According to new research, teen brains no longer find moms' voices rewarding and start to tune into unfamiliar voices at age 13.
The first detailed explanation of how teens begin to separate from their parents was given by the researchers in the Journal of Neuroscience.
An adolescent knows to tune into novel voices just as an infant knows to tune into her mother's voice, according to the lead author.
You don't know you're doing this as a teen. You want to spend time with your friends and new friends and you are just being you. Your mind is attracted to these voices.
The researchers found that teens' brains are more receptive to all voices than the brains of children under 12.
The reward circuits and the brain centers that prioritize important stimuli are more activated by unfamiliar voices in teenage brains. The researchers say that the brain's shift toward new voices is an aspect of healthy maturation.
A child becomes independent at some point, and that has to be caused by an underlying biological signal, according to senior author Vinod Menon.
A study published in 2016 showed that kids can identify their mothers voices with high accuracy and that the special sound of Mom cues.
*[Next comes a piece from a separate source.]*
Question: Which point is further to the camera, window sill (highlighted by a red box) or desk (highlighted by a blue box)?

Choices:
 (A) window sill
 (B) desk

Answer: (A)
The mother's voice is the sound source that teaches young kids all about the social-emotional world and language development.
“When teens appear to be rebelling by not listening to their parents, it is because they are wired to pay more attention to voices outside their home.”
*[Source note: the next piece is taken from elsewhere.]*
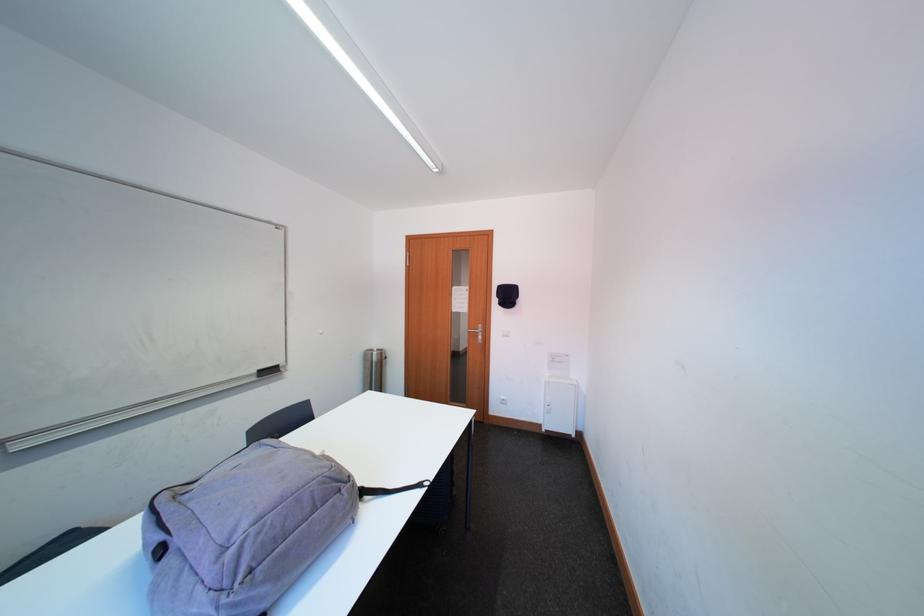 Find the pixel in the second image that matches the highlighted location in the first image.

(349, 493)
Teenagers 13 to 16 years of age were added to the previous study. All participants had an IQ of at least 80 and were being raised by their mothers. They didn't have any learning disorders or neurological disorders.
The mothers were recorded saying three nonsense words. The participants would not respond to nonsense words. Two women unfamiliar with the study subjects were recorded saying the same nonsense words. Each teenage participant listened to a series of nonsense-word recordings by their mother and unfamiliar women, presented in random order, and identified when they heard their mom. Teens know their mothers' voices more than 99% of the time.
The teens were placed in a magnetic resonance scanning device, where they listened to the voice recordings again. They listened to recordings of household sounds, such as a dishwasher running, to see how the brain responds to voices.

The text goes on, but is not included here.